**Task details**
Would you please transcribe the data in full and exactly, excluding images?

**Given data**
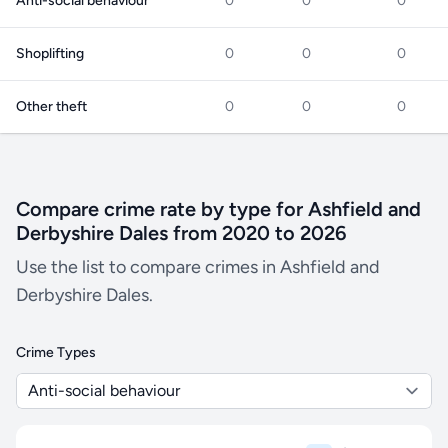
Anti-social behaviour
0
0
0
Shoplifting
0
0
0
Other theft
0
0
0
Compare crime rate by type for Ashfield and
Derbyshire Dales from 2020 to 2026
Use the list to compare crimes in Ashfield and
Derbyshire Dales.
Crime Types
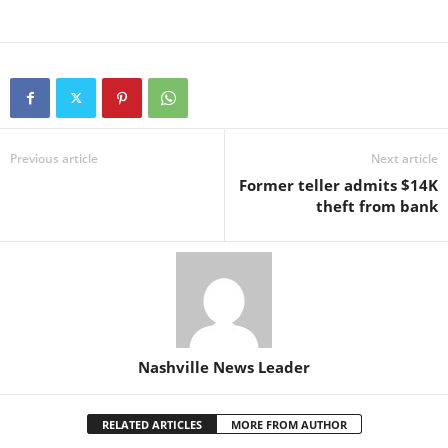
Previous article
Next article
Former teller admits $14K
theft from bank
Nashville News Leader
RELATED ARTICLES
MORE FROM AUTHOR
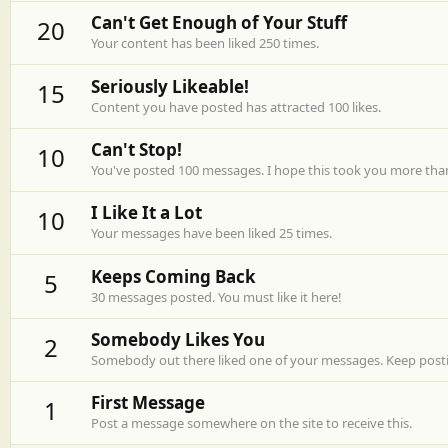
Can't Get Enough of Your Stuff
20
Your content has been liked 250 times.
Seriously Likeable!
15
Content you have posted has attracted 100 likes.
Can't Stop!
10
You've posted 100 messages. I hope this took you more tha
I Like It a Lot
10
Your messages have been liked 25 times.
Keeps Coming Back
5
30 messages posted. You must like it here!
Somebody Likes You
2
Somebody out there liked one of your messages. Keep postin
First Message
1
Post a message somewhere on the site to receive this.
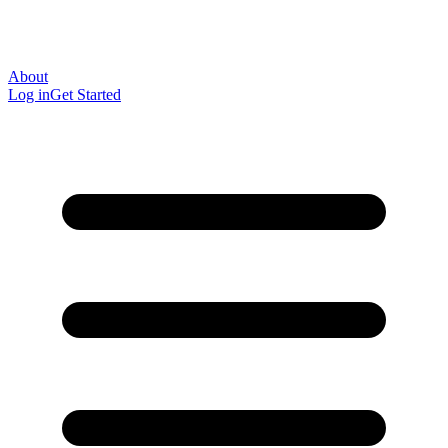
About
Log in
Get Started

**Expected answer**
Anti-social behaviour
0
0
0
Shoplifting
0
0
0
Other theft
0
0
0
Compare crime rate by type for Ashfield and
Derbyshire Dales from 2020 to 2026
Use the list to compare crimes in Ashfield and
Derbyshire Dales.
Crime Types
Previous article
Next article
Former teller admits $14K
theft from bank
Nashville News Leader
RELATED ARTICLES
MORE FROM AUTHOR
Can't Get Enough of Your Stuff
20
Your content has been liked 250 times.
Seriously Likeable!
15
Content you have posted has attracted 100 likes.
Can't Stop!
10
You've posted 100 messages. I hope this took you more tha
I Like It a Lot
10
Your messages have been liked 25 times.
Keeps Coming Back
5
30 messages posted. You must like it here!
Somebody Likes You
2
Somebody out there liked one of your messages. Keep postin
First Message
1
Post a message somewhere on the site to receive this.
About
Log in
Get Started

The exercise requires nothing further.